Retired Lt. Col. George Rabusa, a military budget officer from 2000 to 2002, said he used to hand out shopping money whenever the wife of Reyes traveled in the country and abroad. He said airfare and payment for accommodations were shouldered by the Office of the Chief of Staff.
"The money coming from me was only for shopping," Rabusa told senators, recalling that he once gave the generals' wives $10,000 in pocket money.
Sen. Teofisto Guingona III, chair of the blue ribbon committee, said Erlinda would be summoned to the next hearing on Feb. 17.
Guingona said a subpoena would be issued to Reyes to compel the former AFP chief of staff to show up. The committee also deferred a decision on the motions to cite Reyes and his lawyer, and retired military comptroller Carlos Garcia for contempt.
Ligot, the military comptroller when Reyes was the chief of staff, denied any knowledge of his wife's travels, much to the disbelief of senators. At one point, he said his wife might have kept her trips "secret."

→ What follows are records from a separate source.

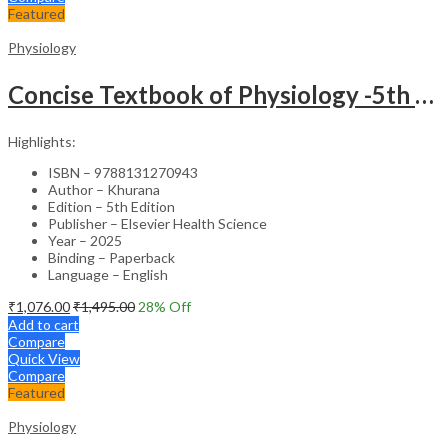
Featured
Physiology
Concise Textbook of Physiology -5th Edition
Highlights:
ISBN – 9788131270943
Author – Khurana
Edition – 5th Edition
Publisher – Elsevier Health Science
Year – 2025
Binding – Paperback
Language – English
₹
1,076.00
₹
1,495.00
28
% Off
Add to cart
Compare
Quick View
Compare
Featured
Physiology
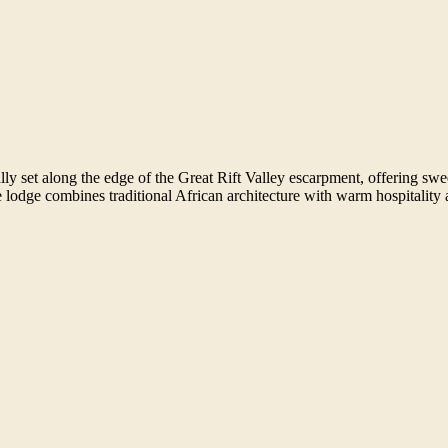
ally set along the edge of the Great Rift Valley escarpment, offering 
 lodge combines traditional African architecture with warm hospitality a
.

"And what might have been her reason for keeping them secret?" Estrada asked him in Filipino. "Even our pet dogs or cats, when they go astray, we look for them. What more if it's your wife missing?"
Erlinda owns a house at 7102 Stanton Avenue, Buena Park, California, according to Estrada. He said Ligot's wife bought the property in cash for $183,868 in 2002.
The second property is at 1240 South Cabernet Circle in Anaheim, California, which was worth $504,000 when Ligot's wife allegedly bought it on Dec. 23, 2003. Estrada said she paid a portion in cash and sought a loan for the remainder of the acquisition cost.
Estrada told Ligot that he had gotten word that Erlinda was used as a "dummy" for the retired general, who allegedly owned the Buena Park property. He said he was also told that the wife was fronting for Teresita Reyes as the real owner of the Anaheim house.
"I would like to invoke my right against self-incrimination," Ligot replied, saying the houses and travels were the subject of a pending case against him in the Sandiganbayan anti-graft court.
Ligot said he learned about the houses only after they were included in the charges in the anti-graft court. He recalled asking his wife in Filipino: "What happened?"
When shown pictures of the houses, the former military comptroller said it was the first time he saw them.